The Senate is considering similar legislation. Our state’s two U.S. senators, Richard Burr and Thom Tillis, are both in a position to show their leadership and support for the brave, idealistic, inspiring and impactful North Carolinians who serve our country in some of the world’s most challenging countries. They should champion the pending legislation, which already lists six Republican senators as cosponsors, and stand behind a bipartisan program that has enjoyed widespread public support since President Kennedy established it in 1961. More than 240,000 Americans have served as volunteers since then.
It’s the perfect time for this legislation since Peace Corps volunteers are finally redeploying abroad after having been withdrawn worldwide due to COVID-19.
My wife and I served in Moldova, in eastern Europe. She taught in a school and I worked at a library. Like so many volunteers before us, we felt like we made a difference as volunteers even as we expanded our own horizons and learned more about the world.

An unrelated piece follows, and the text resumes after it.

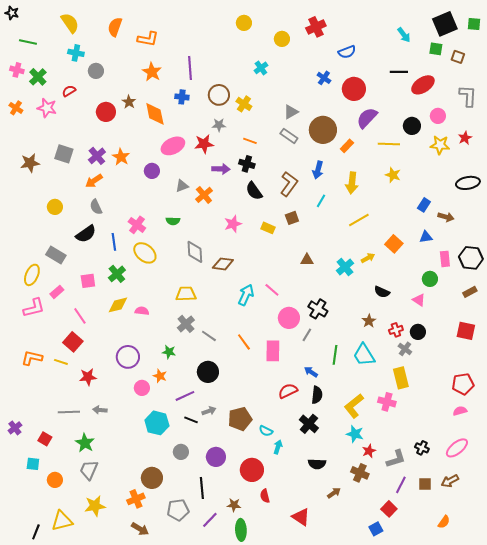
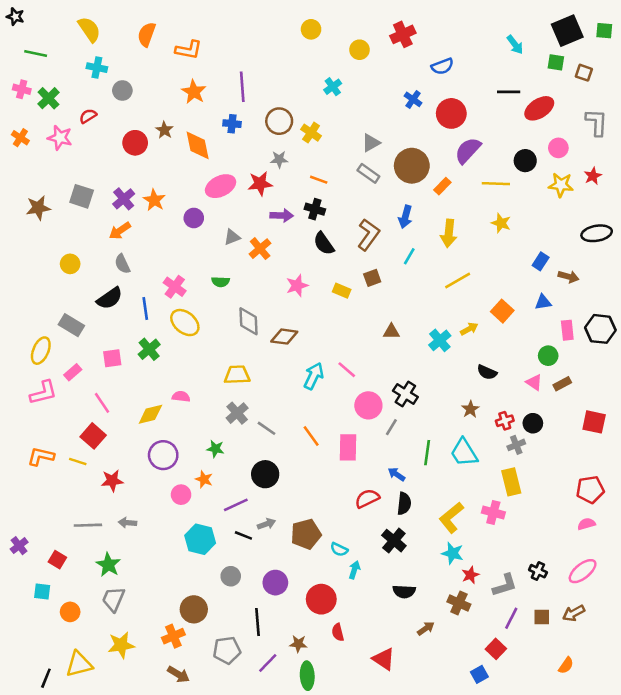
brown rectangle: (470, 292) -> (562, 384), moved
yellow diamond: (118, 305) -> (150, 414), moved
gray cross: (405, 349) -> (516, 445), turned 32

We also established friendships that remain strong today, with our host family, work partners and other Moldovans. After returning to North Carolina, we got involved in the state’s long-standing partnership with Moldova. More recently, we’ve been raising money to help Moldova cope with a flood of refugees from neighboring Ukraine.
We recognize how fortunate we were to have this opportunity. In turn, we expected the government would take care of us if something terrible happened. That’s only fair. It also needs to be true.
We Americans take care of our veterans, diplomats and others who suffer harm during their overseas service, as we should. Those who served honorably in the Peace Corps deserve similar consideration. I hope Sens. Burr and Tillis, and all of our state’s congressional delegation, will step up and do what’s right by reauthorizing the Peace Corps now.